1930 yılında artık şehremaneti dairesi kaldırılıp yerine belediye ve belediye başkanı unvanları getirilmiş. Sonrasında şehrin bir emanet olduğu unutulup gitmiş. Belediye başkanları şehrin sadece imar ve temizliğinden sorumlu kişiler olmuş. Sonrası? Sonrası malumunuz zaten. İç göçlerle mülteci kampına dönen şehirler, açgözlü imar kanunları, hızla gelişen ülkenin ihtiyaçlarını karşılamak için feda edilen geçmiş ve diğer nahoş şeyler.
Önerim belediye başkanlıklarının kaldırılarak şehremanetinin getirilmesi.

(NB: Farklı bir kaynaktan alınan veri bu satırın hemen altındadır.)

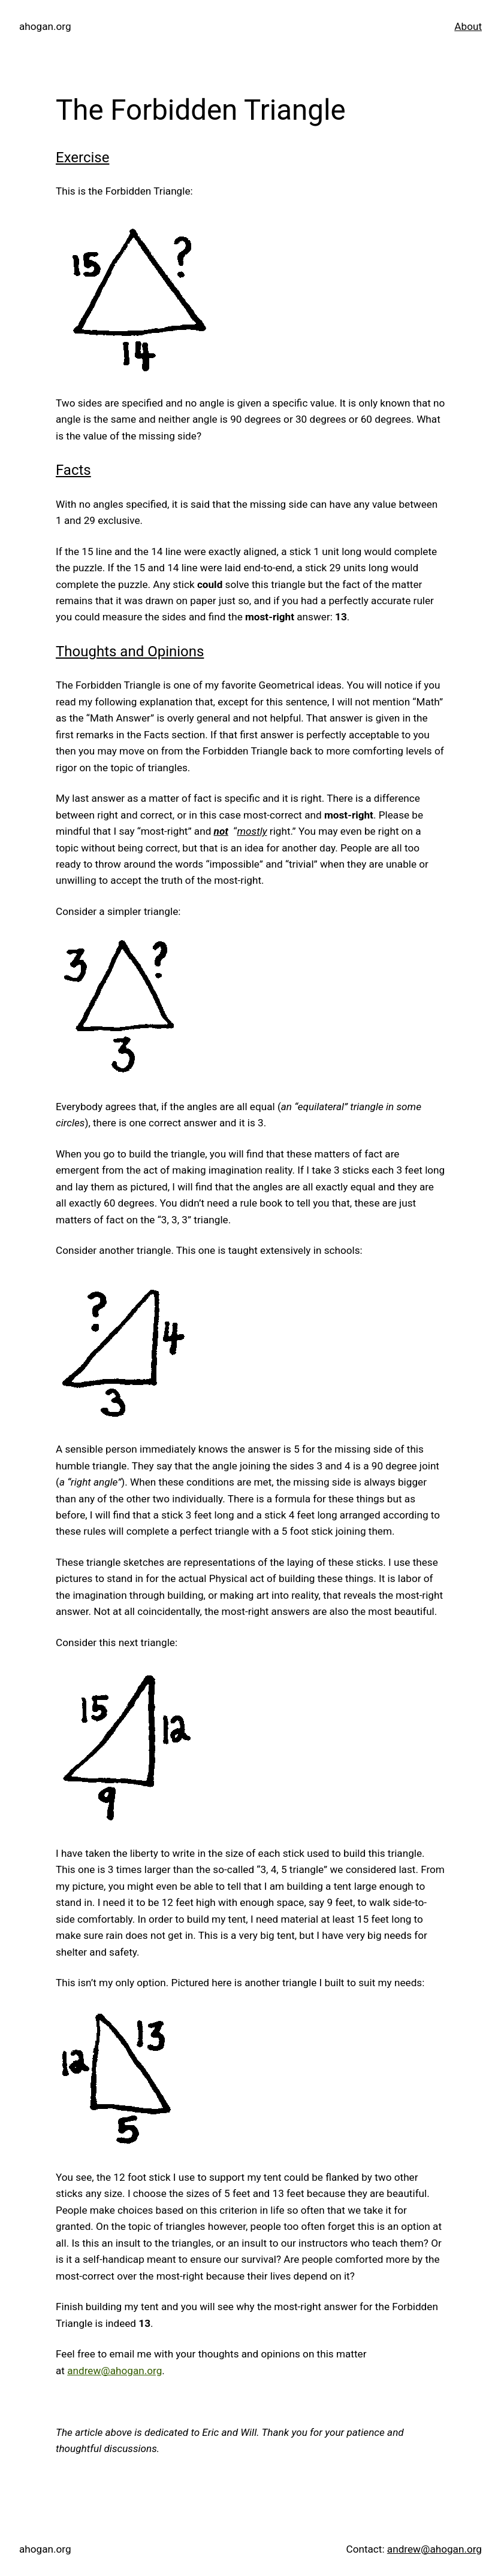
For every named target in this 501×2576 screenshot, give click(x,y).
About (468, 26)
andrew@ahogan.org (114, 2371)
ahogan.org (45, 26)
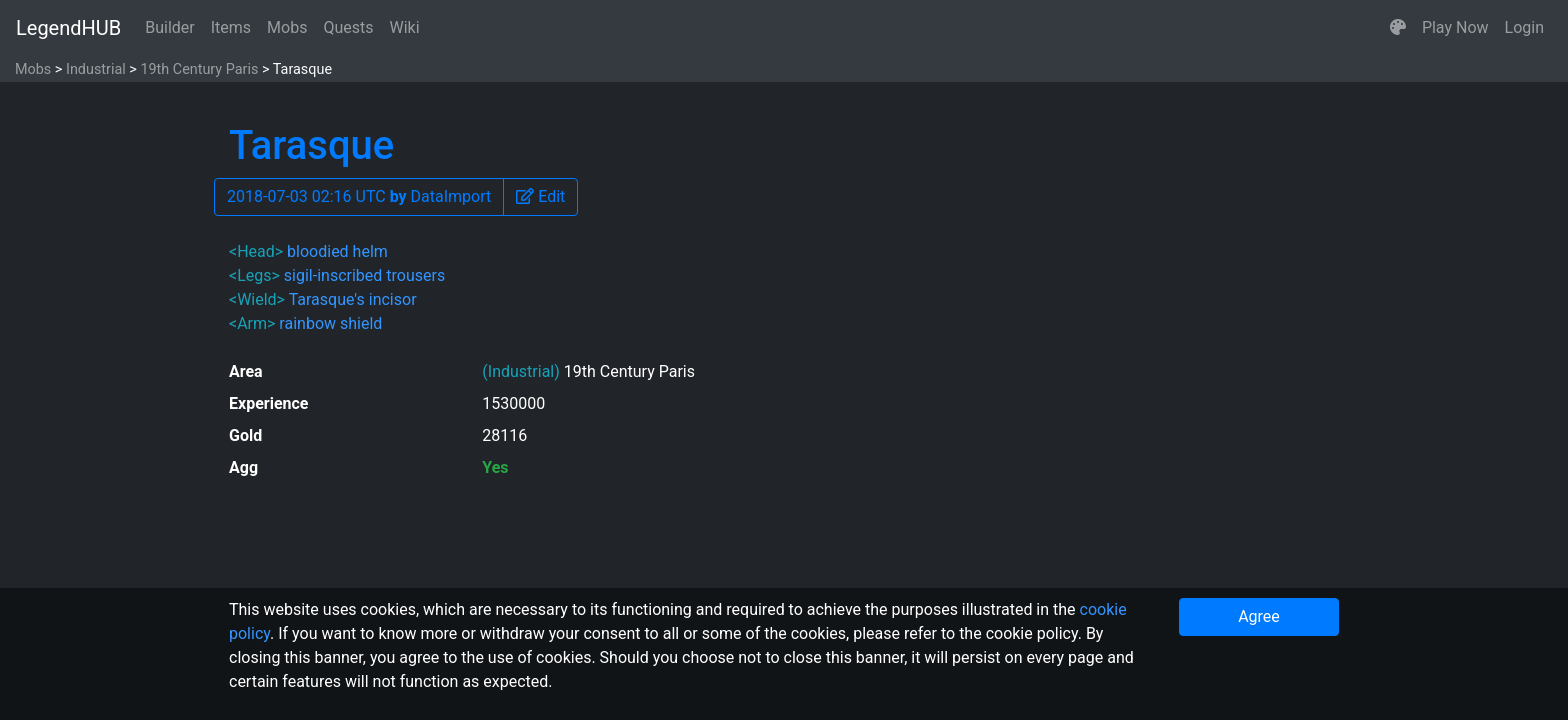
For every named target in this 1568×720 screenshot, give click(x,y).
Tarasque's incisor (353, 299)
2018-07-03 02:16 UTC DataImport (359, 196)
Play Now (1455, 27)
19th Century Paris (199, 69)
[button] (1398, 28)
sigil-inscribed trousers (364, 275)
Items (231, 27)
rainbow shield (330, 323)
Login (1524, 27)
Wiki (405, 27)
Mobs (287, 27)
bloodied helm (337, 251)
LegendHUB (68, 28)
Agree (1259, 616)
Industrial (96, 69)
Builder (170, 27)
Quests (348, 27)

Belediye başkanları yerine de şehreminlerinin gelmesi. Belki bu sayede göreve talip olan neye talip olduğunu oy veren de kimi, neden seçtiğini daha iyi anlayabilir.
Ciddi olarak konuşmamız gerekirse, ki gerekiyor, şehirlerimiz huzur değil problem üretiyor. Ortada şehir yerine kent emanet yerine de rant dönüyor. Bu basitçe ortada oluşan değerin üleşilmesi problemi değil. Ahlakımızı, iş yapma biçimimizi ve adalet duygumuzu belirleyen ciddi ölçülerimize temel teşkil ediyor şehirle olan ilişkimiz.
Şehirlerimiz daha dün kurulmadı. Birçoğunun yüzyıllara dayanan hafızası var. Hemen hepsi kendini yeniden üretme gücüne sahip. Ancak onların emanetine sahip çıkacak kişilere ihtiyaç var, şehreminlerine. Şehirle kuracağımızı sahici ilişki birçok problemimizin otomatik çözümü anlamına da gelecek. Geleceğimiz olan çocuklarımız için güvenli yerler, rahat hedef alacağımız güzel bir avlu ve belki en fazla ihmal edilen şekliyle tarihin hakkının verildiği adaletli bir mekan.
İstanbul’un eski şehreminleri şu anda yaşadığımız şehri görse neler düşünürdü? Emanete sahip çıkıldığını söyleyebilirler miydi? Tersinen soralım: Belediye başkanlarımızın unvanını şehremini yapsak kaçı bulunduğu şehirlerin emanetine hakkıyla sahip çıktığını söyleyebilir?
Seçimler yeniden düşünmek için iyi bir fırsat. Tüm şehremini adaylarına kolaylıklar dilerim.